Conditional Random Fields model for named entity recognition in Turkish news texts which is implemented in Python.
Sample input format (tab seperated) is described below:
Word | POS | Annotation |
---|---|---|
Tek | Adj | O |
çatı | Noun | O |
altında | Noun | O |
dokuz | Num | O |
ayrı | Adj | O |
salonda | Noun | O |
gerçekleştirilecek | Verb | O |
Şenlik | Noun | O |
kapsamında | Noun | O |
doksanın | Noun | O |
üzerinde | Noun | O |
etkinlik | Noun | O |
yer | Noun | O |
alacak | Verb | O |
You can also use the trained model ("crf_v2.joblib") to label your test dataset. The output of the model consists of "word - predicted annotation - pos" triple where each item is seperated with tab.

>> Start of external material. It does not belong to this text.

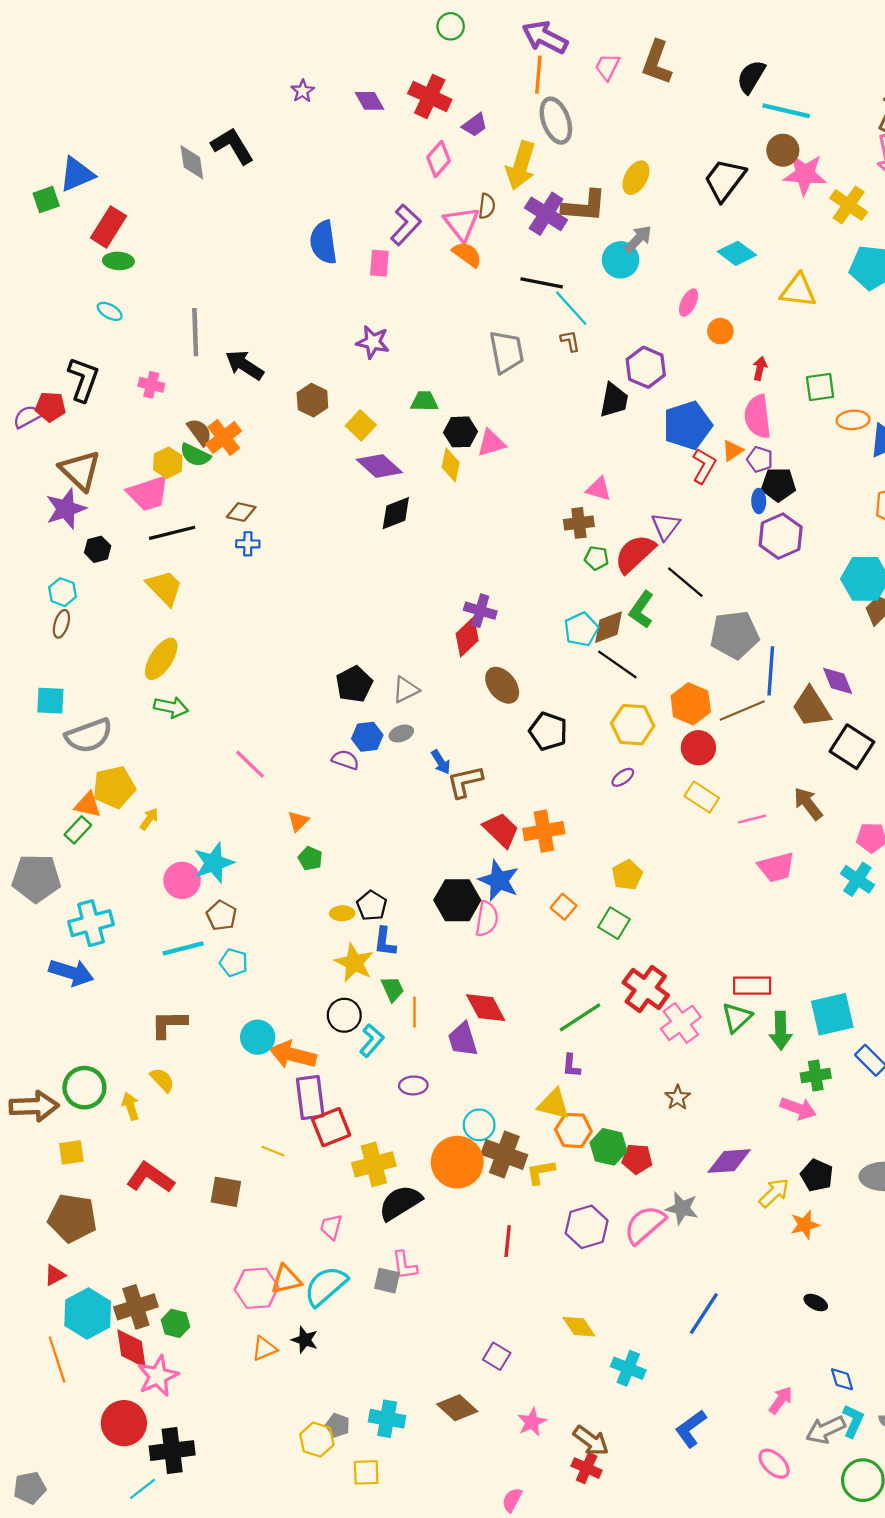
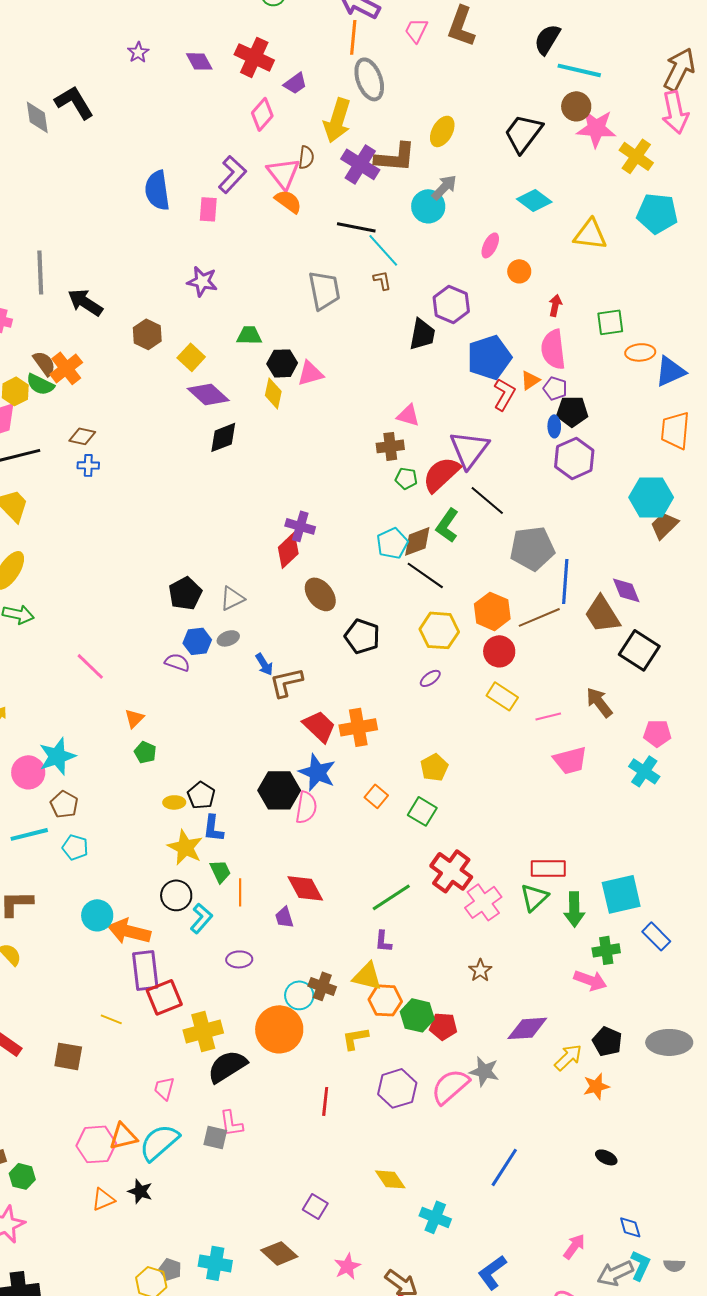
purple triangle: (666, 526) -> (469, 449), size x1.5
purple trapezoid: (463, 1039) -> (284, 917), size x0.7
brown cross: (504, 1155) -> (322, 986), moved, size x0.7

Sample output of the model is given below:
Word | Predicted_Annotation | POS |
---|---|---|
Istanbul | LOCATION | Noun |
yüzde | PERCENT | Noun |
2013 | DATE | Num |
Meclis ˙ | ORGANIZATION | Noun |
lira ˙ | MONEY | Noun |
simdi | TIME | Adv |
In order to evaluate the performance of the model, you can execute "CRF_Eval.java". It calculates CONLL F1-score, precision and recall for each annotation type using sequence alignment algorithm.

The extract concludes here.